Patrick accelerated to get right behind the truck, then flicked his lights and beeped his horn. They were not in a panda car, and both coppers were aware that, legally, the man in the truck had no reason to stop. If asked why he hadn’t, he could all too reasonably respond by asking how he was to know that it had been police in the car behind him. For all he knew, they could have been bandits out to rob him or steal his car.
But the truck in front slowed down immediately at their frantic signalling, and Mulligan carefully pulled up in front of the truck, blocking any quick exit he might make.
‘Here we go,’ he muttered nervously under his breath to his partner.
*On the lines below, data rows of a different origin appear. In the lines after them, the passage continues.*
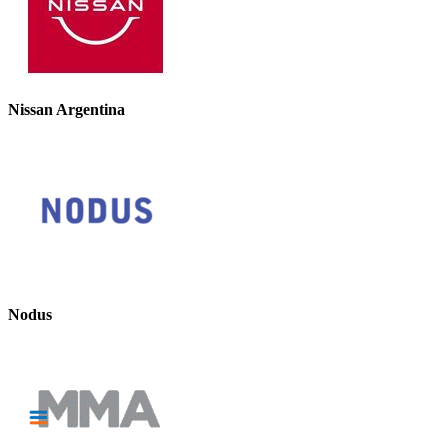
Nissan Argentina
Nodus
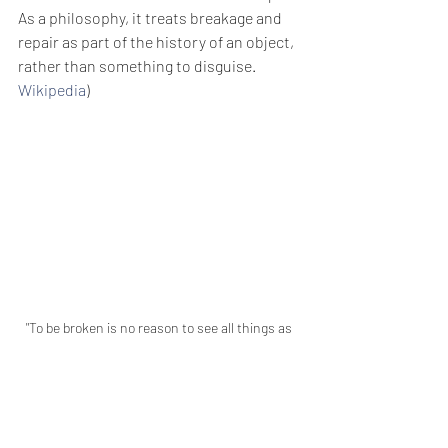
As a philosophy, it treats breakage and 
repair as part of the history of an object, 
rather than something to disguise. 
Wikipedia
)  
"To be broken is no reason to see all things as 
broken". - Mark Nepo
If we only treat the brokenness in our 
lives as a celebration of our journey, I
Both men were well aware that this was almost certainly the man who’d killed Superintendent Philip Mallow. And as they approached the truck, both were unarmed, but knew that Clive Myers almost certainly had access to a high-velocity sniper rifle.
As an ex-army man, Clive Myers had probably had more hand-to-hand combat experience than both of them put together. So it was not surprising that Ian Davis felt his palms sweating as they approached the truck, and he rubbed them nervously on the outside thighs of his trousers. Beside him, he could hear Patrick Mulligan breathing heavily.
Without a word, they split up as they got to the nose of the truck — Patrick to go to the driver’s side, Ian to the passenger side. It was how they always did it when approaching any stopped motor vehicle, and it simply never occurred to them to change their routine this time.
So Patrick Mulligan was the first to see the driver’s face as he turned to wind down the window and look out, and Ian plainly saw his partner’s shoulders droop with the release of tension.
‘Excuse me, sir,’ Patrick said, in his well-rehearsed policeman’s voice. ‘Were you aware that your rear number plate is all but unreadable?’
The man driving, a sixty-something man with a beaked nose and straggling grey moustache, blinked watery blue eyes at him.